Contabilidad Básica: 13. El Ciclo contable.

Ciclo contable

En el capítulo anterior vimos como confeccionar el libro Diario y como en él se registraban cronológicamente todas las operaciones de índole económica que realizaba la empresa. En este capítulo vamos a ver el ciclo contable de la empresa.

Debemos recordar que la misión de la Contabilidad es informar a los usuarios de la misma, los cuales, mediante los informes que se desprenden de ella, deberán conocer la situación de la empresa y así tomar las decisiones oportunas (véase el capítulo 1 “Empresa y contabilidad“).

Los informes o balances más habituales que se usan en contabilidad para cumplir con su misión de informar son los siguientes:

  • Balance de Situación: en él se relacionan todos los activos y pasivos de la empresa así como su patrimonio neto.
  • Balance de comprobación o de Sumas y Saldos: en él aparecen todas las cuentas contables que usa la empresa junto con su saldo, distinguiendo si es deudor o acreedor. La suma de todos los saldos deudores deberá ser igual a la suma de todos los saldos acreedores. Si esto no es así debemos repasar los asientos introducidos porque alguno debe estar descuadrado.
  • Cuenta de Resultados o de Pérdidas y Ganancias: en él se relacionan todos los ingresos y gastos que ha tenido la empresa durante el ejercicio.

La actual normativa fiscal, contable y mercantil,  nos obliga a dividir la actividad de la empresa en determinados períodos de tiempo, normalmente de duración anual. A cada uno de estos períodos lo llamaremos “periódo contable” o “ejercicio” y suelen coincidir con el año natural, aunque se puede dar el caso de que no sea así, empenzado, por ejemplo, el 1 de mayo y terminado el 30 de abril del año siguiente. Cuando ahora veamos las fases del ciclo contable de una empresa nos referiremos a uno de estos periodos, coincidiendo siempre los saldos con los que se cierra un período con los que se abre el período siguiente.

Para simplificar la explicación vamos a suponer que estamos tratando con una empresa que lleva funcionando al menos un período contable o ejercicio y no con una empresa de nueva creación.

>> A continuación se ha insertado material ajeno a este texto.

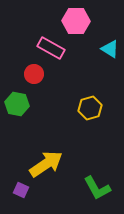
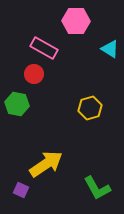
pink rectangle: moved 7 px left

En el proceso o ciclo contable podemos distinguir las siguientes fases:

  1. Confección del balance de situación inicial: deberá reflejar la situación de la empresa al inicio del período.
  2. Apertura de la contabilidad: mediante el asiento de apertura. En este asiento se abren todas las cuentas contables que necesitemos y traspasamos los saldos del balance de situación inicial a las mismas.
  3. Registro de las distintas operaciones del período: realizaremos los asientos necesarios para recoger las distintas operaciones que realice la empresa en el periodo que estamos.
  4. Periodificación: consiste en realizar unos asientos de ajuste mediante los cuales la empresa ajusta al final del periodo aquellas operaciones que deben imputarse a otros ejercicios además del actual.
  5. Regularización: consiste en realizar un asiento en el que se cancelan todos los saldos de las cuentas de ingresos y gastos llevándolos a una cuenta de “pérdidas y ganancias”, la cual reflejará el resultado del ejercicio.
  6. Cierre del ejercicio: Se realiza el asiento de cierre, cancelando todos los saldos de todas las cuentas abiertas.
  7. Confección del balance de situación final: reflejará la situación patrimonial de la empresa al final del ejercicio. Este balance será el que usemos en el período siguiente para abrirlo.
  8. Confección de las cuentas anuales: Estarán formadas por el balance de situación final, la cuenta de pérdidas y ganancias del ejercicio, una memoria que se habrá de redactar de acuerdo con las normas establecidas en el Plan General de Contabilidad y la cual amplia la información que se desprende de los balances, el estado de cambios del Patrimonio Neto y el estado de Flujos de Efectivo.

En los próximos capítulos explicaremos con más detalle los pasos anteriores así como se realizan los asientos más comunes, viendo ejemplos prácticos para su mejor compresión.